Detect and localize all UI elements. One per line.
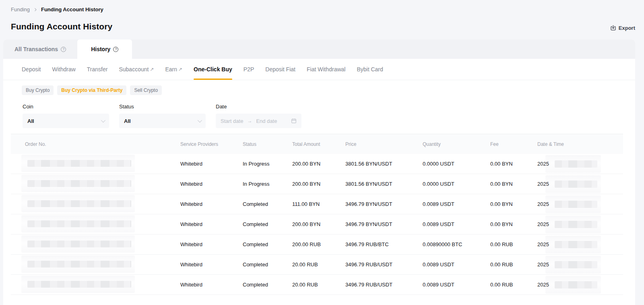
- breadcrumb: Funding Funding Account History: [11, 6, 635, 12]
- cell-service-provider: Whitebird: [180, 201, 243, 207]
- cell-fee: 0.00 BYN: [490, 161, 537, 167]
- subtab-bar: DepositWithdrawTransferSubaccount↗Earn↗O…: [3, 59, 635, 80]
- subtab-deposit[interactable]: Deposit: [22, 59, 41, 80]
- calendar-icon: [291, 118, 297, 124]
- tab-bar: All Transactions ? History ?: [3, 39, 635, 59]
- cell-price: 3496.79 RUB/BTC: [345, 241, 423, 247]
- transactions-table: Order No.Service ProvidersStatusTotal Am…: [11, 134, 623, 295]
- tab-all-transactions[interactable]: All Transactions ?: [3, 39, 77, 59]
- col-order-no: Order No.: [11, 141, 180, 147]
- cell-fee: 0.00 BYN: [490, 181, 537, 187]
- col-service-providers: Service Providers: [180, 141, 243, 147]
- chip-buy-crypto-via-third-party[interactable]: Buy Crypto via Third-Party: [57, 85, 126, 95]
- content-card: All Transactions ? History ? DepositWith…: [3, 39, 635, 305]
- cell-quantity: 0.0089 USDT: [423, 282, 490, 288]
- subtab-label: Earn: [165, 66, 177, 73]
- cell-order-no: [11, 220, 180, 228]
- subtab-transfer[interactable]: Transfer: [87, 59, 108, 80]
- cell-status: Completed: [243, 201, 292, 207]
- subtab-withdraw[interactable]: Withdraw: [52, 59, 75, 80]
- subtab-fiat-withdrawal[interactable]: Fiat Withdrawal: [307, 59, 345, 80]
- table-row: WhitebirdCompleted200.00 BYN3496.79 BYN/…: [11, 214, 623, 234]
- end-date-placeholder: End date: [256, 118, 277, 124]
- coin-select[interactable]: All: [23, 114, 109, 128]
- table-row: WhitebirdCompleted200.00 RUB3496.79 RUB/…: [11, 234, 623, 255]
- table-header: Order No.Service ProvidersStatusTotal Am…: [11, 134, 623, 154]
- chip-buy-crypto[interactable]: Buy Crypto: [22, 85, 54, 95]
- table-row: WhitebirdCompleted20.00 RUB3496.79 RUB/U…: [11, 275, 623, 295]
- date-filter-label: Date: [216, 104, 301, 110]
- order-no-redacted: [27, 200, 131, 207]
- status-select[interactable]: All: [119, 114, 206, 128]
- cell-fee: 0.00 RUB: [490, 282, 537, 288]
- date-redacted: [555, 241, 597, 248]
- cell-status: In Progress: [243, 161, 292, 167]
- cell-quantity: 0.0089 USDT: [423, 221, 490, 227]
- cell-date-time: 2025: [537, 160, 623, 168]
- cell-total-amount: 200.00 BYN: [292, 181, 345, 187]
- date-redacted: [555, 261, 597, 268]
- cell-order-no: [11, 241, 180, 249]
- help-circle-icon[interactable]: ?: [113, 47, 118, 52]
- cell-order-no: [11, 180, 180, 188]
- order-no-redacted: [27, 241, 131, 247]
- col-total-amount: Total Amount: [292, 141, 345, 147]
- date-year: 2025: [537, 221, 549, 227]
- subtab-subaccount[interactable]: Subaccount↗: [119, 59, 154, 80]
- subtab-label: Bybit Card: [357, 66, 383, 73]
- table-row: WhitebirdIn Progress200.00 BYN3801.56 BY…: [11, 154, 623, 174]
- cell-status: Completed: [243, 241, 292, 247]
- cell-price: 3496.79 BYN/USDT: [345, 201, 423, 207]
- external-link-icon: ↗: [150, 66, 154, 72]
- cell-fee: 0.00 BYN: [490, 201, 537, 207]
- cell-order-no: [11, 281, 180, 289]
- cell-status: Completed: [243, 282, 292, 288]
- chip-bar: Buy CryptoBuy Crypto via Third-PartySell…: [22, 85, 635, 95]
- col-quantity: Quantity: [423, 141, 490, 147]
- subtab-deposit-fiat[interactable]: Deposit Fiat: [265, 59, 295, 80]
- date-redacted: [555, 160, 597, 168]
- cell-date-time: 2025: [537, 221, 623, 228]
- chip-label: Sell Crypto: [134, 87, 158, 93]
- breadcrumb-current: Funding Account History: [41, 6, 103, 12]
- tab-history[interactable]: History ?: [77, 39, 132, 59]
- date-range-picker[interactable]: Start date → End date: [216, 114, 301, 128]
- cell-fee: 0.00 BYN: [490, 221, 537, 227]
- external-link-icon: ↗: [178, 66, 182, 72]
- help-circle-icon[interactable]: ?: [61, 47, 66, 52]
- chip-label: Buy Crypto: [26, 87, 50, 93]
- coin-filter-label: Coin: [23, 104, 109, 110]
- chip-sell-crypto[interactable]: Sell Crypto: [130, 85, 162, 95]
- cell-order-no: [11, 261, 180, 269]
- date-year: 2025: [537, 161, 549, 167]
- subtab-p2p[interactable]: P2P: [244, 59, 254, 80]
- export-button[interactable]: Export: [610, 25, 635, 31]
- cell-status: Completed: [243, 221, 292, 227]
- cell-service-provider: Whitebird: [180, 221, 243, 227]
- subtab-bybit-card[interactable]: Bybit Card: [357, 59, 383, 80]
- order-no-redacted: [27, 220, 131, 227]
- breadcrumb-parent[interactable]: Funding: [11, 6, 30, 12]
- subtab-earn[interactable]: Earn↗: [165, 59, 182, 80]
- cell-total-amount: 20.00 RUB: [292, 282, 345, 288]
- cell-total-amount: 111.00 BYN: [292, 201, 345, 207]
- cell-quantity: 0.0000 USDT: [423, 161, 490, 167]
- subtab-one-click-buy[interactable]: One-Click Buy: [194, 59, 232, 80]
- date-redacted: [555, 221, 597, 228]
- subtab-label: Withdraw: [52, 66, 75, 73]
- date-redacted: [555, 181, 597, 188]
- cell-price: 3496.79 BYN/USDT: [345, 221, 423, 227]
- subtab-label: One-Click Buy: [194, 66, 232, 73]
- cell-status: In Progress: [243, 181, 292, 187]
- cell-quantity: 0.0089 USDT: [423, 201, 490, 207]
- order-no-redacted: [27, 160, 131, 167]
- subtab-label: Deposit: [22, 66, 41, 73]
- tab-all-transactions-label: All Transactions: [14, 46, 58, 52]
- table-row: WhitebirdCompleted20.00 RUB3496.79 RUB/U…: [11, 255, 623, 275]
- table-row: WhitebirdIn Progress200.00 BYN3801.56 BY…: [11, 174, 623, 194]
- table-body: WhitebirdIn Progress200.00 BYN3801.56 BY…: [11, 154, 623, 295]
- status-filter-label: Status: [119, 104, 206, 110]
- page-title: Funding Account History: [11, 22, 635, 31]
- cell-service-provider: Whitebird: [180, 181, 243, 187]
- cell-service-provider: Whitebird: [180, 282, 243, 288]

————————

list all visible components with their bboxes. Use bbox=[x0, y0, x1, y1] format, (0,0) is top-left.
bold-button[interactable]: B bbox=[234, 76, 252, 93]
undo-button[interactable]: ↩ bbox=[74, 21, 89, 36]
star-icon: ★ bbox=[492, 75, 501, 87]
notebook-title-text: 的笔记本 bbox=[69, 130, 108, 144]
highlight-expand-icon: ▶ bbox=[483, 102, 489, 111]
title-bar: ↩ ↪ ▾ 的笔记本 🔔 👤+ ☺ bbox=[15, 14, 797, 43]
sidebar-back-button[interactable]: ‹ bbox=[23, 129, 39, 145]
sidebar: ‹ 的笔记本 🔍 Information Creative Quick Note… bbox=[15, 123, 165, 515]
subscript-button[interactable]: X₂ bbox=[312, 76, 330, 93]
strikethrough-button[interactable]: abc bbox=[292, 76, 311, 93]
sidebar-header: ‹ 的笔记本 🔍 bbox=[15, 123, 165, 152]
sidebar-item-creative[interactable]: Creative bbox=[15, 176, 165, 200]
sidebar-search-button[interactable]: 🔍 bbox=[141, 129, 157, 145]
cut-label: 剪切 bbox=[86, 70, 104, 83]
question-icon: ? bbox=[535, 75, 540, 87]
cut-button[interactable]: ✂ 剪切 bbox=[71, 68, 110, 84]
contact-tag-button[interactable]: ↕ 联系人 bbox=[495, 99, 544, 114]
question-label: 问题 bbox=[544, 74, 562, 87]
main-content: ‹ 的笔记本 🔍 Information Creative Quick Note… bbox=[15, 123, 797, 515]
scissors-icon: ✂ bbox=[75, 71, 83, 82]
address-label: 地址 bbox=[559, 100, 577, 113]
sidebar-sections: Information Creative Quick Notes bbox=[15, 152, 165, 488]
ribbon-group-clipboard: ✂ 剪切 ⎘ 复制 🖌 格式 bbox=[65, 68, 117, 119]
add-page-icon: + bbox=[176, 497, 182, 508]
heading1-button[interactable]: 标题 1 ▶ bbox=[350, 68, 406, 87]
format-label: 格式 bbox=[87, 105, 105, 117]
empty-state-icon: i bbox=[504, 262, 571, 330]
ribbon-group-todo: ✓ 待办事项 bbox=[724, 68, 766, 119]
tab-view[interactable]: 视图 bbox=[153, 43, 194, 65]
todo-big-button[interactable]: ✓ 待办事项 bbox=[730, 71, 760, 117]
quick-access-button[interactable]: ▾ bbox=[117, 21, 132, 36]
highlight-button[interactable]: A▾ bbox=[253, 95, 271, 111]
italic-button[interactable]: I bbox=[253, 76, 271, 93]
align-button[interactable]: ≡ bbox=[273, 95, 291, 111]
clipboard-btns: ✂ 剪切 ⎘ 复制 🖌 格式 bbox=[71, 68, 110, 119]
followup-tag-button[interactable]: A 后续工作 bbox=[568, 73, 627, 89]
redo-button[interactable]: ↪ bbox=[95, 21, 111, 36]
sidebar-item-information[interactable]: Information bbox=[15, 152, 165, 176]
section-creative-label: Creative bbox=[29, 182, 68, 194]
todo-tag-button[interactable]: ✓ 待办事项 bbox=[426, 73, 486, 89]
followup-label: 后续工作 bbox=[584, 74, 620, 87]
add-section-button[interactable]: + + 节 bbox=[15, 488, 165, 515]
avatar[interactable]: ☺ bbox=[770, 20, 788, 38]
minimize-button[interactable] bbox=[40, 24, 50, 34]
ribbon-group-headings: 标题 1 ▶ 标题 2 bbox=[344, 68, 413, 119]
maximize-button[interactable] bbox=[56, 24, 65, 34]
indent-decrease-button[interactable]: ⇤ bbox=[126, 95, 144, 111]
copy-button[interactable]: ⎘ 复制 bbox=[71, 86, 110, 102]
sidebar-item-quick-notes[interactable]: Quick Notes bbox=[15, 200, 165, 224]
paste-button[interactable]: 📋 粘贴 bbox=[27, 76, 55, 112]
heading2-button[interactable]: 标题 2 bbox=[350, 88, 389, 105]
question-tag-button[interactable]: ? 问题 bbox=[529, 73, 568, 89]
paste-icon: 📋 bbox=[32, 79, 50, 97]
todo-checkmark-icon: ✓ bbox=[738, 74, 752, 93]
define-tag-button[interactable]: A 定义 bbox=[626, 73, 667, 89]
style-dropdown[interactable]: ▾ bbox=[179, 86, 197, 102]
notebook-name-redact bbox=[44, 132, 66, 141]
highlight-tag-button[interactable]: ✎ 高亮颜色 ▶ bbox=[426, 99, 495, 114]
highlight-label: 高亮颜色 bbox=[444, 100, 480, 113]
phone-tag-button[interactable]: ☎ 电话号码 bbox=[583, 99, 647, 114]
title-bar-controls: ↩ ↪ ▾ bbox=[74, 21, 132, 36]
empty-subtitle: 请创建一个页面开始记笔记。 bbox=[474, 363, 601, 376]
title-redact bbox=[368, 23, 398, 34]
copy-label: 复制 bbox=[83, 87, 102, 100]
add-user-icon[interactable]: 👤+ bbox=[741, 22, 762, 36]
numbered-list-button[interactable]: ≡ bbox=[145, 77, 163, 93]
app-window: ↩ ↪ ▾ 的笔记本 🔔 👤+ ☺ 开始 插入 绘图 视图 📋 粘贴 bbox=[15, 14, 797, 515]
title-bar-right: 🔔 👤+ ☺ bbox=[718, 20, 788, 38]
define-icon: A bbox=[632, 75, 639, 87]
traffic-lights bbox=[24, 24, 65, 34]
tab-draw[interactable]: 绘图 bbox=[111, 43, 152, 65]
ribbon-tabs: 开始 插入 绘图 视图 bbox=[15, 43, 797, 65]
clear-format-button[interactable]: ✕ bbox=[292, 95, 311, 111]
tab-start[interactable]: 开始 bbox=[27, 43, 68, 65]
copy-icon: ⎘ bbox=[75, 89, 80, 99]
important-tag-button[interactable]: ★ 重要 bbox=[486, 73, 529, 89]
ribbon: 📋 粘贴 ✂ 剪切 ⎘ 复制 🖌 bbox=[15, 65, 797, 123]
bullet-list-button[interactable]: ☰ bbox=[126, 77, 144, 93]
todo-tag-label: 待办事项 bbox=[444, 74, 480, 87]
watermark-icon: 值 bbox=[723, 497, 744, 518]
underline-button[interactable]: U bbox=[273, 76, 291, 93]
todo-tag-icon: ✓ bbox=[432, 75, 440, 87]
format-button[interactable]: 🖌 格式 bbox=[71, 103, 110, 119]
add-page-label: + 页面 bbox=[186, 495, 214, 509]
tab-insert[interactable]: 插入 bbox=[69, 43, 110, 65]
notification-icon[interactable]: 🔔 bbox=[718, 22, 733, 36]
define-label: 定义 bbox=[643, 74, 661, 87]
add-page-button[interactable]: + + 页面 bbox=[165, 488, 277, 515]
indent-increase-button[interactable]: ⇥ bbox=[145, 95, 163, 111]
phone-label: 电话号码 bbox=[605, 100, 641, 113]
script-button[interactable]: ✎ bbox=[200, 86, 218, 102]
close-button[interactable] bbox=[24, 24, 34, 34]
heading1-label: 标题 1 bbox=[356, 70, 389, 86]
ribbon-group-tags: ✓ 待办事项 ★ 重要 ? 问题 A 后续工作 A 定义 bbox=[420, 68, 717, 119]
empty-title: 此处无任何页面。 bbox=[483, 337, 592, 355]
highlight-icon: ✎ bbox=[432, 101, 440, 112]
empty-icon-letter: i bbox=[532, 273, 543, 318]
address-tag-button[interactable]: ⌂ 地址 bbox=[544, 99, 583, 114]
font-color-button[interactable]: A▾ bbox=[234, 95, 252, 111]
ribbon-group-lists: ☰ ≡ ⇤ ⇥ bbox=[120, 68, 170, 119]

————————

• What the task requires:
Lines containing the word "quantity": copy each of them from the material.

• Output of the exercise:
- cell-quantity: 0.0089 USDT: [423, 282, 490, 288]
- cell-quantity: 0.0089 USDT: [423, 221, 490, 227]
- col-quantity: Quantity: [423, 141, 490, 147]
- cell-quantity: 0.0000 USDT: [423, 161, 490, 167]
- cell-quantity: 0.0089 USDT: [423, 201, 490, 207]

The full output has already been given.